Ed Miliband and the ancient craft of memorization.

When Ed Miliband gave his leader’s speech to the Labour Party conference in Manchester last year, it caused quite a stir.  He spoke without the aid of notes or an autocue for 65 minutes.  A former adviser to Tony Blair called the speech ‘a spectacular performance, remarkable for the cogency and fluidity of delivery. Its real strength was authenticity and the raw, at times poignant, emotion’.  And the Conservative pundit Tim Montgomerie drew attention to the significance of the speech’s ‘off the cuff’ feel: ‘After today we know that Ed Miliband can deliver a speech without notes and with passion. David Cameron will testify to the fact that that counts. He largely won the Tory leadership on the back of a similarly delivered speech at the Tory conference of 2005′.

Ed Miliband delivers his keynote speech to delegates during the annual Labour Party conference in Manchester. Photograph: Dan Kitwood/Getty Images

There is something about a fluent (and yet authentic and heartfelt) speech delivered without written aids which impresses and affects us.  Of course, Miliband practised this speech with the aid of writing and he was open about doing so. This article in the Independent reveals that he divided the text into 11 sections and then memorized them systematically. The text was 5000 words long and meant to last 50 minutes but the live version ended up running to 6500 words. We are told that ‘every time he practised the speech it came out slightly differently’.

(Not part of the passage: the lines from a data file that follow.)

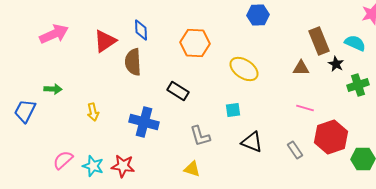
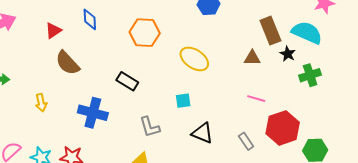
red triangle: (105, 41) -> (53, 31), size x0.7
cyan semicircle: (355, 43) -> (307, 33), size x1.4
brown semicircle: (133, 62) -> (67, 63), moved, turned -40

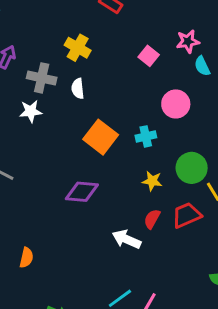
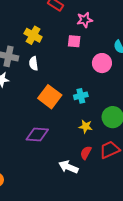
pink star: (188, 41) -> (85, 20), moved
pink square: (149, 56) -> (74, 41), moved, turned -32
pink circle: (176, 104) -> (102, 63), moved

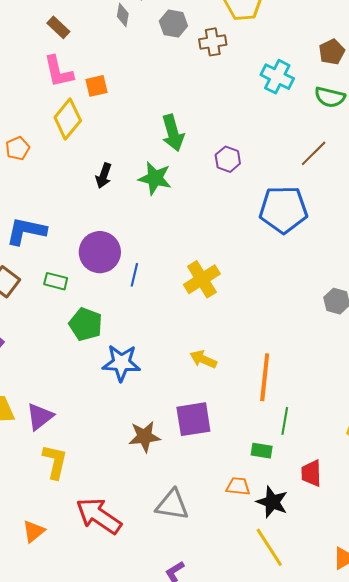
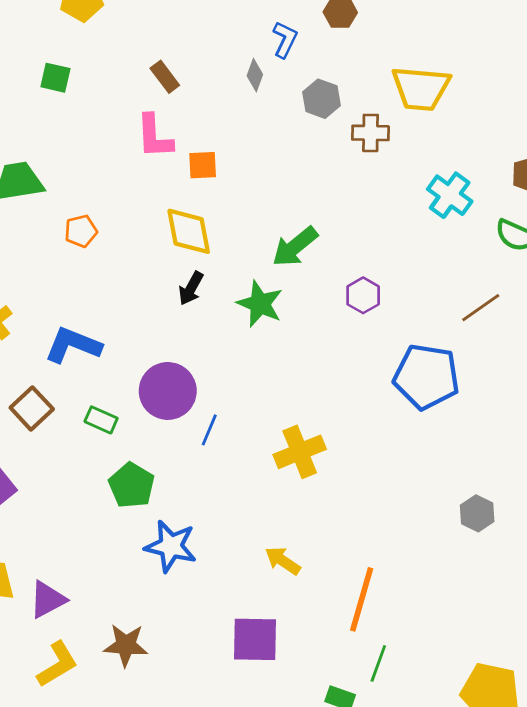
yellow diamond: (68, 119) -> (189, 231), moved, turned -60
green arrow: (173, 133) -> (295, 247), turned 57
brown star: (144, 437) -> (126, 645), moved
yellow L-shape: (55, 462) -> (57, 664), turned 36

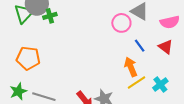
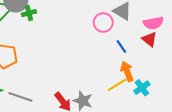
red triangle: (166, 47) -> (149, 39), moved
orange arrow: (131, 67) -> (127, 71), moved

By throwing away their lecterns and auto-cues, modern politicians are in many ways returning to the traditions of ancient Greek and Roman oratory.  In antiquity, there was an expectation that an orator would speak without notes in law-courts and assemblies.  This is why, by the early first century BC,  ‘memory’ (mnēmē in Greek, memoria in Latin) becomes one of the five basic divisions of tasks within the orator’s craft as outlined in rhetorical handbooks and homilies (Cicero On Invention 1.9, The Rhetoric to Herennius 1.3, Quintillian Institutes of Oratory 3.3.1).

The anonymous handbook Rhetoric to Herennius contains the earliest systematic treatment of how an orator should go about memorizing his speech, although he refers somewhat disparagingly to earlier Greek treatments of the topic now lost to us (3.16.28-24.20).  The author of this treatise recommends that the orator develop an ‘artificial memory’ by creating a series of  images of ‘backgrounds’ (loci) for himself: for example a house or an archway.  These are memorized in a fixed order.  Then, the orator places images representing phrases, events and arguments he needs to memorize against the backgrounds.  In this way, the speaker ends up with a system of mental visualization and recall which allows him to memorize the order and content of his speech.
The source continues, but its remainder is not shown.